After deadly collisions, Mennonites share the challenges and joys of horse and buggy travel
CBC
Disclaimer: To respect the core value of humility held by members of the old order mennonite community in Desbarats, CBC News has agreed not to use the full name of the people interviewed in this story.
October 29 started off as an ordinary day for Edwin, a member of the old order Mennonite community near Desbarats.
He was heading to a farm about a kilometer away from his home to help fellow Mennonites build a barn. It's a trip he does every other week, one that involves travelling by horse and buggy on Highway 17.
That morning he enlisted the help of 4-year-old Sparky, a "gentle, willing and quiet-natured" horse raised by him and his family.
Mennonites typically use the shoulder of the highway when they travel this way, but snow, guardrails and wet soil sometimes push them into part of a paved lane.
That's what happened to Edwin that morning.
To "make it easier on his horse," he used part of one of the two eastbound paved lanes.
He says he was looking in his rearview mirror constantly to swerve back on shoulder if a vehicle was to come up behind him.
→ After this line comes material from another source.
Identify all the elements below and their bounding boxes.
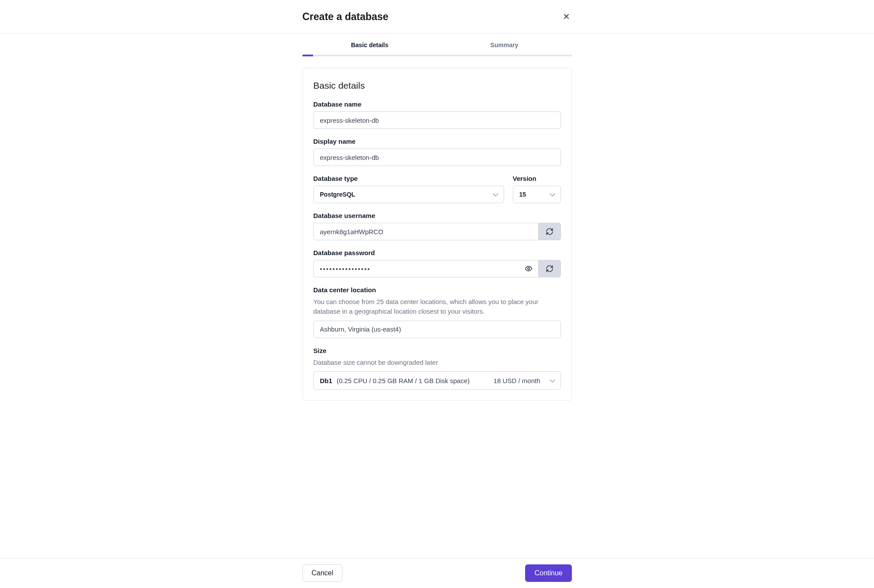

But next thing he knows, he's waking up on the side of a ditch, blood streaks coming down his face.
"I must not have been keeping a sharp eye," he said. "I have no memory of seeing a car coming behind me."
In the aftermath of the collision, he remembers seeing pieces of his buggy scattered everywhere, and his horse lying injured further down in the ditch.
Community members nearby remember hearing the crash, and rushing to the scene.
Edwin's buggy was in much worse condition than that of Eli's, a 29-year-old from a neighbouring Amish community who died in a horse and buggy accident on that same stretch of highway exactly one year ago today.
A community member says he felt sick to his stomach seeing pieces of the buggy scattered around, and that the shock of seeing this accident drained his energy for days.
Friends and family were fearing the worst, but Edwin was lucky. Save for stitches on his head, bruises, a broken clavicle, a fractured left fibula and an elevated heart rate, he was okay.